▶ WHAT TO WORK ON:
The answer should contain each record below, repeated exactly.

▶ DATA TO USE:
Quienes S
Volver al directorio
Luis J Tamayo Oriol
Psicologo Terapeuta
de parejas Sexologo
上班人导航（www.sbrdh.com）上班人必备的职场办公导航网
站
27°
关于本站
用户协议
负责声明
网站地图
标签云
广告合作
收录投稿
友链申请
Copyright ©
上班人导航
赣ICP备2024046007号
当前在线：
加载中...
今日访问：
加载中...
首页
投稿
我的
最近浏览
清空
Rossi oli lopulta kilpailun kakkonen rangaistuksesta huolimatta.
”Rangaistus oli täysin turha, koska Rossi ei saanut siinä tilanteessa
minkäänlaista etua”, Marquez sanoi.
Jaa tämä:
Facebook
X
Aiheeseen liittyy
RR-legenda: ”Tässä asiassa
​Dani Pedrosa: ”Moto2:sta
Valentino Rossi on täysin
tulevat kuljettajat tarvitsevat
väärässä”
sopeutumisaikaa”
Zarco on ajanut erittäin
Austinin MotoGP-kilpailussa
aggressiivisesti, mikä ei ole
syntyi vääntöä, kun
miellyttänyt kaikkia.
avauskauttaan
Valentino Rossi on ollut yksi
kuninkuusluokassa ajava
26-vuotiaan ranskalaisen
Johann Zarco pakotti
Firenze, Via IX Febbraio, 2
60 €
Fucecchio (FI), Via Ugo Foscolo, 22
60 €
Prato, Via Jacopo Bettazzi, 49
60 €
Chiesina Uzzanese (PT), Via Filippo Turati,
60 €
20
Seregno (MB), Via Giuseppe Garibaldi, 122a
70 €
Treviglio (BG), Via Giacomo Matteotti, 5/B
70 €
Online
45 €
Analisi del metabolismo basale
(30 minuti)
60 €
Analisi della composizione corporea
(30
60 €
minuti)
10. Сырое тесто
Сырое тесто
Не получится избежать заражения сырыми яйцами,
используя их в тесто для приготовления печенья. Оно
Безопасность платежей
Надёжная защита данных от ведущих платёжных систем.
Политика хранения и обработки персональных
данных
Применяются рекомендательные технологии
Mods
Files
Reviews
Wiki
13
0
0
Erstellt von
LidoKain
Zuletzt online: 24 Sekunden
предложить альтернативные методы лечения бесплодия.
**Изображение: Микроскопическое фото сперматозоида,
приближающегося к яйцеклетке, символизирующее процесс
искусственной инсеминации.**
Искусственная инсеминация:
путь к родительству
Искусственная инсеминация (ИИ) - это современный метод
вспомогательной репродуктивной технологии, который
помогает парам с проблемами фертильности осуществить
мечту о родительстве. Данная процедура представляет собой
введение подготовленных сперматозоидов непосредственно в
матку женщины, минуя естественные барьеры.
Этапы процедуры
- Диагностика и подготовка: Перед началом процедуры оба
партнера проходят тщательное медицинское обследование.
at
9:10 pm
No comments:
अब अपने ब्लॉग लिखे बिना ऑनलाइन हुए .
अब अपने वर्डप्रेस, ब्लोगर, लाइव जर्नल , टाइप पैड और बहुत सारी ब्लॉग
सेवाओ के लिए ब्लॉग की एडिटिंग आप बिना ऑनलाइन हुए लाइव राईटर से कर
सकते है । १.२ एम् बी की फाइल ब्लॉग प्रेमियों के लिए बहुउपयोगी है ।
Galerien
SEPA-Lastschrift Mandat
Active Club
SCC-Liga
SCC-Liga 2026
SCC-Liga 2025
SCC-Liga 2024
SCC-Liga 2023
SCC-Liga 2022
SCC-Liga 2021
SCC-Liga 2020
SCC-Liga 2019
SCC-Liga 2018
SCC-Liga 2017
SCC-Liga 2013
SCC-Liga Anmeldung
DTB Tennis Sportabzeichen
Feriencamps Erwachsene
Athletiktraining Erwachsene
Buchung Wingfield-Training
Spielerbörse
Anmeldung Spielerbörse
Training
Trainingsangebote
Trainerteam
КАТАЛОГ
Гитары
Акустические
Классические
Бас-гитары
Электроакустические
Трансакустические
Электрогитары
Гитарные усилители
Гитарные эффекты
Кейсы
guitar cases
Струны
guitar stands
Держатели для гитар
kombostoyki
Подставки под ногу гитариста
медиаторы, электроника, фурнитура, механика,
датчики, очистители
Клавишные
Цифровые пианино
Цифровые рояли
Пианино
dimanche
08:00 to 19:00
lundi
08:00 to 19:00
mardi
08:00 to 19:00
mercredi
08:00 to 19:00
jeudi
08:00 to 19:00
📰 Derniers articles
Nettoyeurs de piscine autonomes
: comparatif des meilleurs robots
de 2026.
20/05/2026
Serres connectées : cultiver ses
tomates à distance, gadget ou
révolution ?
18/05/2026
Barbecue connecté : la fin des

▶ REPLY TO THE EXERCISE:
Quienes S
Volver al directorio
Luis J Tamayo Oriol
Psicologo Terapeuta
de parejas Sexologo
上班人导航（www.sbrdh.com）上班人必备的职场办公导航网
站
27°
关于本站
用户协议
负责声明
网站地图
标签云
广告合作
收录投稿
友链申请
Copyright ©
上班人导航
赣ICP备2024046007号
当前在线：
加载中...
今日访问：
加载中...
首页
投稿
我的
最近浏览
清空
Rossi oli lopulta kilpailun kakkonen rangaistuksesta huolimatta.
”Rangaistus oli täysin turha, koska Rossi ei saanut siinä tilanteessa
minkäänlaista etua”, Marquez sanoi.
Jaa tämä:
Facebook
X
Aiheeseen liittyy
RR-legenda: ”Tässä asiassa
​Dani Pedrosa: ”Moto2:sta
Valentino Rossi on täysin
tulevat kuljettajat tarvitsevat
väärässä”
sopeutumisaikaa”
Zarco on ajanut erittäin
Austinin MotoGP-kilpailussa
aggressiivisesti, mikä ei ole
syntyi vääntöä, kun
miellyttänyt kaikkia.
avauskauttaan
Valentino Rossi on ollut yksi
kuninkuusluokassa ajava
26-vuotiaan ranskalaisen
Johann Zarco pakotti
Firenze, Via IX Febbraio, 2
60 €
Fucecchio (FI), Via Ugo Foscolo, 22
60 €
Prato, Via Jacopo Bettazzi, 49
60 €
Chiesina Uzzanese (PT), Via Filippo Turati,
60 €
20
Seregno (MB), Via Giuseppe Garibaldi, 122a
70 €
Treviglio (BG), Via Giacomo Matteotti, 5/B
70 €
Online
45 €
Analisi del metabolismo basale
(30 minuti)
60 €
Analisi della composizione corporea
(30
60 €
minuti)
10. Сырое тесто
Сырое тесто
Не получится избежать заражения сырыми яйцами,
используя их в тесто для приготовления печенья. Оно
Безопасность платежей
Надёжная защита данных от ведущих платёжных систем.
Политика хранения и обработки персональных
данных
Применяются рекомендательные технологии
Mods
Files
Reviews
Wiki
13
0
0
Erstellt von
LidoKain
Zuletzt online: 24 Sekunden
предложить альтернативные методы лечения бесплодия.
**Изображение: Микроскопическое фото сперматозоида,
приближающегося к яйцеклетке, символизирующее процесс
искусственной инсеминации.**
Искусственная инсеминация:
путь к родительству
Искусственная инсеминация (ИИ) - это современный метод
вспомогательной репродуктивной технологии, который
помогает парам с проблемами фертильности осуществить
мечту о родительстве. Данная процедура представляет собой
введение подготовленных сперматозоидов непосредственно в
матку женщины, минуя естественные барьеры.
Этапы процедуры
- Диагностика и подготовка: Перед началом процедуры оба
партнера проходят тщательное медицинское обследование.
at
9:10 pm
No comments:
अब अपने ब्लॉग लिखे बिना ऑनलाइन हुए .
अब अपने वर्डप्रेस, ब्लोगर, लाइव जर्नल , टाइप पैड और बहुत सारी ब्लॉग
सेवाओ के लिए ब्लॉग की एडिटिंग आप बिना ऑनलाइन हुए लाइव राईटर से कर
सकते है । १.२ एम् बी की फाइल ब्लॉग प्रेमियों के लिए बहुउपयोगी है ।
Galerien
SEPA-Lastschrift Mandat
Active Club
SCC-Liga
SCC-Liga 2026
SCC-Liga 2025
SCC-Liga 2024
SCC-Liga 2023
SCC-Liga 2022
SCC-Liga 2021
SCC-Liga 2020
SCC-Liga 2019
SCC-Liga 2018
SCC-Liga 2017
SCC-Liga 2013
SCC-Liga Anmeldung
DTB Tennis Sportabzeichen
Feriencamps Erwachsene
Athletiktraining Erwachsene
Buchung Wingfield-Training
Spielerbörse
Anmeldung Spielerbörse
Training
Trainingsangebote
Trainerteam
КАТАЛОГ
Гитары
Акустические
Классические
Бас-гитары
Электроакустические
Трансакустические
Электрогитары
Гитарные усилители
Гитарные эффекты
Кейсы
guitar cases
Струны
guitar stands
Держатели для гитар
kombostoyki
Подставки под ногу гитариста
медиаторы, электроника, фурнитура, механика,
датчики, очистители
Клавишные
Цифровые пианино
Цифровые рояли
Пианино
dimanche
08:00 to 19:00
lundi
08:00 to 19:00
mardi
08:00 to 19:00
mercredi
08:00 to 19:00
jeudi
08:00 to 19:00
📰 Derniers articles
Nettoyeurs de piscine autonomes
: comparatif des meilleurs robots
de 2026.
20/05/2026
Serres connectées : cultiver ses
tomates à distance, gadget ou
révolution ?
18/05/2026
Barbecue connecté : la fin des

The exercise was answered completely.